▶ [The data]
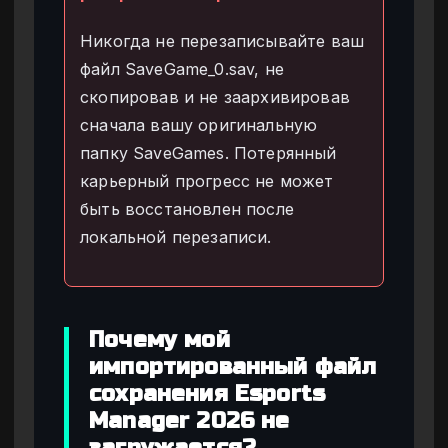
Никогда не перезаписывайте ваш
файл SaveGame_0.sav, не
скопировав и не заархивировав
сначала вашу оригинальную
папку SaveGames. Потерянный
карьерный прогресс не может
быть восстановлен после
локальной перезаписи.
Почему мой
импортированный файл
сохранения Esports
Manager 2026 не
загружается?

▶ [Exercise details] Your output should be the lines from the one with "карьерный прогресс не может" through the last line of the entries above, copied exactly and nothing more.

▶ [Exercise solution]
карьерный прогресс не может
быть восстановлен после
локальной перезаписи.
Почему мой
импортированный файл
сохранения Esports
Manager 2026 не
загружается?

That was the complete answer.